● Exercise instructions:
Locate, in the data below, the line that contains "までの期間限定で、「天丼てんや」の社内コン" and the line that contains "L'Islam n'est"; reproduce exactly those two lines and every line between them, nothing more.

● Records for processing:
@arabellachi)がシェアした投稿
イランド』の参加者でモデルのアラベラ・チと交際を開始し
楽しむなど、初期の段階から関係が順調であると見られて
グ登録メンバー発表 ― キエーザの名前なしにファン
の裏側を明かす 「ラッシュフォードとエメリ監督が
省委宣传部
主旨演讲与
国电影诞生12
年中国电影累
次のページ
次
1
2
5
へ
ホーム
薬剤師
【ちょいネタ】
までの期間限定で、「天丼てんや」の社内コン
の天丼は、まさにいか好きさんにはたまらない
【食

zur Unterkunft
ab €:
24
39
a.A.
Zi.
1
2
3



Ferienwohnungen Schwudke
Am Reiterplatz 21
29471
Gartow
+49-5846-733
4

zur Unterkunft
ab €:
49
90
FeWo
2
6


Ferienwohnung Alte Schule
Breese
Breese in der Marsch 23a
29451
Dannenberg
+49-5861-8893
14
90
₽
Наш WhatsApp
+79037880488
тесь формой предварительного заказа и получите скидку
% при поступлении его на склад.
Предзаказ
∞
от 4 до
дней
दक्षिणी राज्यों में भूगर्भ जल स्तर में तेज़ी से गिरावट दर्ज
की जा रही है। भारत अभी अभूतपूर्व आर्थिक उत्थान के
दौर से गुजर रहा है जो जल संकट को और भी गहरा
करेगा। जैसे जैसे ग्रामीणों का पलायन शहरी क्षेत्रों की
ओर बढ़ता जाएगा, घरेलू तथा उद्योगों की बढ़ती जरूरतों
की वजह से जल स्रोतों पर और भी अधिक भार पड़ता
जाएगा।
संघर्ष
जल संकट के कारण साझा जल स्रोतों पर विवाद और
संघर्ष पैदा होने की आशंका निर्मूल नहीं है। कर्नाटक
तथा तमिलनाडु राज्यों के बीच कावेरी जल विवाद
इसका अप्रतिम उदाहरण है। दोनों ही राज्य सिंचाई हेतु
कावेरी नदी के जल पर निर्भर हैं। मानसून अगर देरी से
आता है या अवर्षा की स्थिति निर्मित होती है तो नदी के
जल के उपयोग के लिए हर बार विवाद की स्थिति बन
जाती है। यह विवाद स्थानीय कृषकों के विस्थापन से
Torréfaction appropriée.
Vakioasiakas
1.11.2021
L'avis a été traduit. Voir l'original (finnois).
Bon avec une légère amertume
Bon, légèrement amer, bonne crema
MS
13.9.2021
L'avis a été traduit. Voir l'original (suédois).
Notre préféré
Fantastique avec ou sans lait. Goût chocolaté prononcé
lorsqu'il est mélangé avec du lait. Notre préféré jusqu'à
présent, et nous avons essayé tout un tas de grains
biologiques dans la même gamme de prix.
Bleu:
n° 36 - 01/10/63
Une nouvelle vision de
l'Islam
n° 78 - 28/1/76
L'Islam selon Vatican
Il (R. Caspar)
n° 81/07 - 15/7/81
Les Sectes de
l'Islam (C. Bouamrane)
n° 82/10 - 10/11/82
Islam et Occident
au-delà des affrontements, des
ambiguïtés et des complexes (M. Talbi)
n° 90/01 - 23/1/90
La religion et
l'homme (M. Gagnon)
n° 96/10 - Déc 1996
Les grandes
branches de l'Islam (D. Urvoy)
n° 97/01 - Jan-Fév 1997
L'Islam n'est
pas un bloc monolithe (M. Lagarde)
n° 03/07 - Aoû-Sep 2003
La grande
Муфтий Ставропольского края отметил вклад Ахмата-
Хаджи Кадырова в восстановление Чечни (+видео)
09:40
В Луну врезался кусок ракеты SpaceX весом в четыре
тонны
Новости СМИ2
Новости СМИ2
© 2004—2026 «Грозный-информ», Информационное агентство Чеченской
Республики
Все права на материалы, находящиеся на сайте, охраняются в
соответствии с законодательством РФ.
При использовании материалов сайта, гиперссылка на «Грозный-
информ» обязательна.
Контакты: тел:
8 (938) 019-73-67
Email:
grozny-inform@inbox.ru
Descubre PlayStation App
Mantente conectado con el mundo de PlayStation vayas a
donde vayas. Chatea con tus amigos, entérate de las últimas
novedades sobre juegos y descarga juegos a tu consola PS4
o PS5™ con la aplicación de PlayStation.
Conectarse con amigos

● Response to this task:
までの期間限定で、「天丼てんや」の社内コン
の天丼は、まさにいか好きさんにはたまらない
【食

zur Unterkunft
ab €:
24
39
a.A.
Zi.
1
2
3



Ferienwohnungen Schwudke
Am Reiterplatz 21
29471
Gartow
+49-5846-733
4

zur Unterkunft
ab €:
49
90
FeWo
2
6


Ferienwohnung Alte Schule
Breese
Breese in der Marsch 23a
29451
Dannenberg
+49-5861-8893
14
90
₽
Наш WhatsApp
+79037880488
тесь формой предварительного заказа и получите скидку
% при поступлении его на склад.
Предзаказ
∞
от 4 до
дней
दक्षिणी राज्यों में भूगर्भ जल स्तर में तेज़ी से गिरावट दर्ज
की जा रही है। भारत अभी अभूतपूर्व आर्थिक उत्थान के
दौर से गुजर रहा है जो जल संकट को और भी गहरा
करेगा। जैसे जैसे ग्रामीणों का पलायन शहरी क्षेत्रों की
ओर बढ़ता जाएगा, घरेलू तथा उद्योगों की बढ़ती जरूरतों
की वजह से जल स्रोतों पर और भी अधिक भार पड़ता
जाएगा।
संघर्ष
जल संकट के कारण साझा जल स्रोतों पर विवाद और
संघर्ष पैदा होने की आशंका निर्मूल नहीं है। कर्नाटक
तथा तमिलनाडु राज्यों के बीच कावेरी जल विवाद
इसका अप्रतिम उदाहरण है। दोनों ही राज्य सिंचाई हेतु
कावेरी नदी के जल पर निर्भर हैं। मानसून अगर देरी से
आता है या अवर्षा की स्थिति निर्मित होती है तो नदी के
जल के उपयोग के लिए हर बार विवाद की स्थिति बन
जाती है। यह विवाद स्थानीय कृषकों के विस्थापन से
Torréfaction appropriée.
Vakioasiakas
1.11.2021
L'avis a été traduit. Voir l'original (finnois).
Bon avec une légère amertume
Bon, légèrement amer, bonne crema
MS
13.9.2021
L'avis a été traduit. Voir l'original (suédois).
Notre préféré
Fantastique avec ou sans lait. Goût chocolaté prononcé
lorsqu'il est mélangé avec du lait. Notre préféré jusqu'à
présent, et nous avons essayé tout un tas de grains
biologiques dans la même gamme de prix.
Bleu:
n° 36 - 01/10/63
Une nouvelle vision de
l'Islam
n° 78 - 28/1/76
L'Islam selon Vatican
Il (R. Caspar)
n° 81/07 - 15/7/81
Les Sectes de
l'Islam (C. Bouamrane)
n° 82/10 - 10/11/82
Islam et Occident
au-delà des affrontements, des
ambiguïtés et des complexes (M. Talbi)
n° 90/01 - 23/1/90
La religion et
l'homme (M. Gagnon)
n° 96/10 - Déc 1996
Les grandes
branches de l'Islam (D. Urvoy)
n° 97/01 - Jan-Fév 1997
L'Islam n'est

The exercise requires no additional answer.